> _Task statement_
Please copy out the entries below exactly, beginning with the line that contains "The image size is (980, 1934)." and ending with the line that contains "What do you see at coordinates (339, 1511)", and include nothing outside that span.

==*==

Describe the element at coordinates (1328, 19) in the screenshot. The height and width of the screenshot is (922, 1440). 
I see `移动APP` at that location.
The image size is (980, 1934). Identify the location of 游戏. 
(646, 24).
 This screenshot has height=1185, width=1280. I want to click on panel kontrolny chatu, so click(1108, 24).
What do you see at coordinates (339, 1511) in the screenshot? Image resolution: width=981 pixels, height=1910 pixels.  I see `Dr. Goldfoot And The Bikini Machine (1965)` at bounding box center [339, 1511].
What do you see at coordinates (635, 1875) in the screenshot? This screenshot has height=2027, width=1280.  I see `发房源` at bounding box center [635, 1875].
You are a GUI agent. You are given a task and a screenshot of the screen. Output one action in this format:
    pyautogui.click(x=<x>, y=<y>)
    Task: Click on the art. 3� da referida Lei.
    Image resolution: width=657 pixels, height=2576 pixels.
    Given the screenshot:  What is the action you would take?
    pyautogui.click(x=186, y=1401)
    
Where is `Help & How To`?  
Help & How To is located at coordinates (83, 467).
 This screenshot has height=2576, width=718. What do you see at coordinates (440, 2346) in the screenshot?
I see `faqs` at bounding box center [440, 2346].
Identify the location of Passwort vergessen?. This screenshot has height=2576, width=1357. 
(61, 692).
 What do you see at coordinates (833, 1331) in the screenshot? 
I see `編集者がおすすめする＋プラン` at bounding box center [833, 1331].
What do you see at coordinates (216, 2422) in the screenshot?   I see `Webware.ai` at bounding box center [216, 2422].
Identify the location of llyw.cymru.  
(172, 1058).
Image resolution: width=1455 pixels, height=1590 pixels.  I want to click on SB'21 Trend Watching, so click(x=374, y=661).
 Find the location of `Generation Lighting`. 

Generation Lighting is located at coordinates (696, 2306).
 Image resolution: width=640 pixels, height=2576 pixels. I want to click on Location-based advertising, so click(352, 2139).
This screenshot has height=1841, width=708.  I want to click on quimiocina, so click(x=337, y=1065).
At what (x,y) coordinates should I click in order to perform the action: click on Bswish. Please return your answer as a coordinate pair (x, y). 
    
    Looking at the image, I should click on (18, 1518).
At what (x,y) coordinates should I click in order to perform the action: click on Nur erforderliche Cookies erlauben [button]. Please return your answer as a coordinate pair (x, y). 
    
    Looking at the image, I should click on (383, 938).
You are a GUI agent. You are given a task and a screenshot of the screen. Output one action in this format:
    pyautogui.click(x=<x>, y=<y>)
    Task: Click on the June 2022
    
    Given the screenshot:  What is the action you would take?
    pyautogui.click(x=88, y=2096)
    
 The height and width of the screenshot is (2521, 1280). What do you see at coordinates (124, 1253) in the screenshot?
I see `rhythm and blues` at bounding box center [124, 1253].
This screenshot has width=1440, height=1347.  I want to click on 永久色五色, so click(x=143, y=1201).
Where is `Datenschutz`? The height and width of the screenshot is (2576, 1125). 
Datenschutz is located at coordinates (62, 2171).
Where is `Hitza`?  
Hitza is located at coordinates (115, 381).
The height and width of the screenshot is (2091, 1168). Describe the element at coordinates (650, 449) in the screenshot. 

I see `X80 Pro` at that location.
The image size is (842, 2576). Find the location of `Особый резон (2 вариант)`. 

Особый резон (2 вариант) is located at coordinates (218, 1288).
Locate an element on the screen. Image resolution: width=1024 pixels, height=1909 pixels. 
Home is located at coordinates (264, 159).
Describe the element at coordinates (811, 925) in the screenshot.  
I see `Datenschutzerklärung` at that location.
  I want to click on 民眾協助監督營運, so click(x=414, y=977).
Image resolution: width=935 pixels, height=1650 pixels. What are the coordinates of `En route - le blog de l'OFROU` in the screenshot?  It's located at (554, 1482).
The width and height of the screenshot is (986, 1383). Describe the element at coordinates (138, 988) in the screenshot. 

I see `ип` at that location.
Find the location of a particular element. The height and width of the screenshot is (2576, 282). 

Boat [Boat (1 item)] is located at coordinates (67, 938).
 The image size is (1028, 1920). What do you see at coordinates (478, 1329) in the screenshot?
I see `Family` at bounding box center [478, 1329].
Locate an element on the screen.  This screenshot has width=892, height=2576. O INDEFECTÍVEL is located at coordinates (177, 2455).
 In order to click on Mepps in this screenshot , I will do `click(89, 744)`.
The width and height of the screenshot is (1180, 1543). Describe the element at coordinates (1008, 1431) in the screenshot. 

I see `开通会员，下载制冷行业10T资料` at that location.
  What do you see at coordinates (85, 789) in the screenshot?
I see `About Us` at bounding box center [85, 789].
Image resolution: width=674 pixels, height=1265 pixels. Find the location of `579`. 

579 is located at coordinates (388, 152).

==*==

> _Written response_
The image size is (980, 1934). Identify the location of 游戏. 
(646, 24).
 This screenshot has height=1185, width=1280. I want to click on panel kontrolny chatu, so click(1108, 24).
What do you see at coordinates (339, 1511) in the screenshot? Image resolution: width=981 pixels, height=1910 pixels.  I see `Dr. Goldfoot And The Bikini Machine (1965)` at bounding box center [339, 1511].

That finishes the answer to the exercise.